## Getting data (points) from Scroll Web_Site API in batches saving progress

### Key Points in the Code:
 - **Checkpoint File:** Before starting, the script checks for a checkpoint file (**wallets_with_points_checkpoint.csv**) to resume from where it left off.
 - **Batch Processing:** Wallet addresses are processed in batches.

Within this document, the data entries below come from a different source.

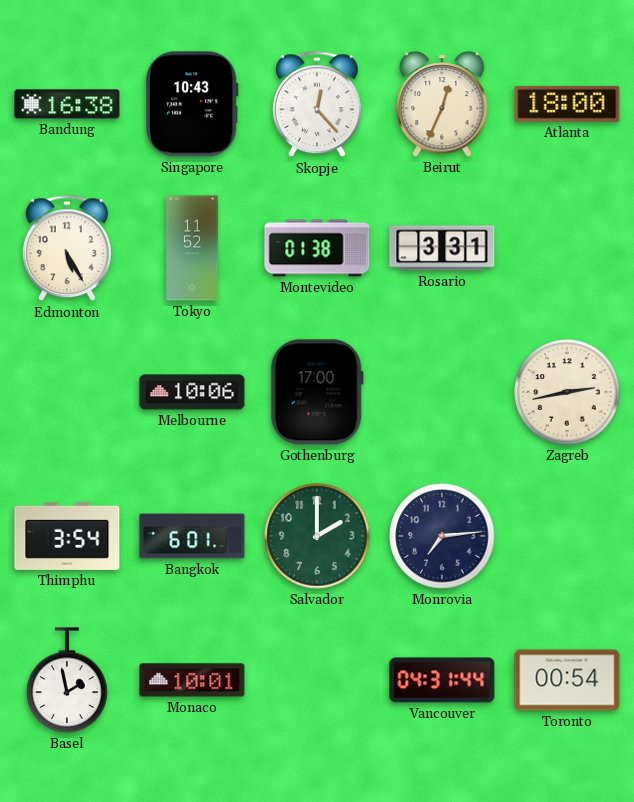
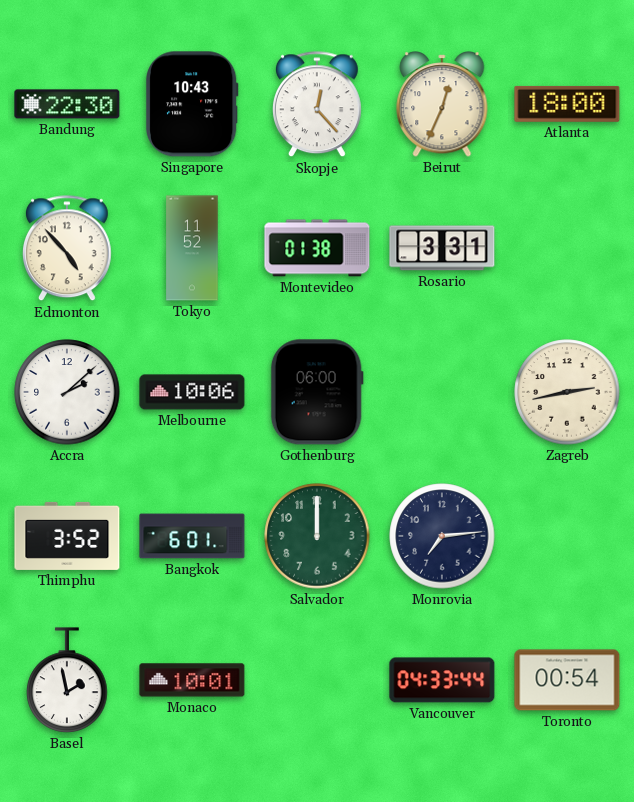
Bandung: 16:38 -> 22:30
Edmonton: 5:25 -> 4:53
Accra: none -> 2:08
Gothenburg: 17:00 -> 06:00
Thimphu: 3:54 -> 3:52
Salvador: 2:00 -> 12:00
Vancouver: 04:31 -> 04:33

After processing each batch, the results are appended to the df_results DataFrame.
 - **Periodic Saving:** After processing each batch, the results are saved to the checkpoint file to ensure progress is not lost.
 - **Resume Capability:** If interrupted, the script can resume from the last processed batch by reading the checkpoint file.

This approach minimizes data loss and allows to handle large datasets by breaking the task into smaller, manageable batches

## Getting Data using parallel requests to speed up the process

In [1]:
import requests
import pandas as pd
import os
from concurrent.futures import ThreadPoolExecutor, as_completed
import time
from datetime import datetime
import multiprocessing

### Function to fetch points from AWS API

In [2]:
# Function to fetch points for a wallet
def fetch_points(wallet):
    try:
        response = requests.get(f'https://kx58j6x5me.execute-api.us-east-1.amazonaws.com/scroll/wallet-points?walletAddress={wallet}')
        if response.status_code == 200:
            data = response.json()
            if isinstance(data, list) and len(data) > 0:
                return data[0].get('points')
            elif isinstance(data, dict):
                return data.get('points')
        else:
            print(f"{datetime.now().strftime('%Y-%m-%d %H:%M:%S')}: Error: Received status code {response.status_code} for wallet {wallet}")
    except requests.exceptions.RequestException as e:
        print(f"{datetime.now().strftime('%Y-%m-%d %H:%M:%S')}: Error: Request failed for wallet {wallet}. Exception: {e}")
    return None

In [3]:
# Load wallet addresses
wallet_addresses = pd.read_csv("scrollwallets.csv")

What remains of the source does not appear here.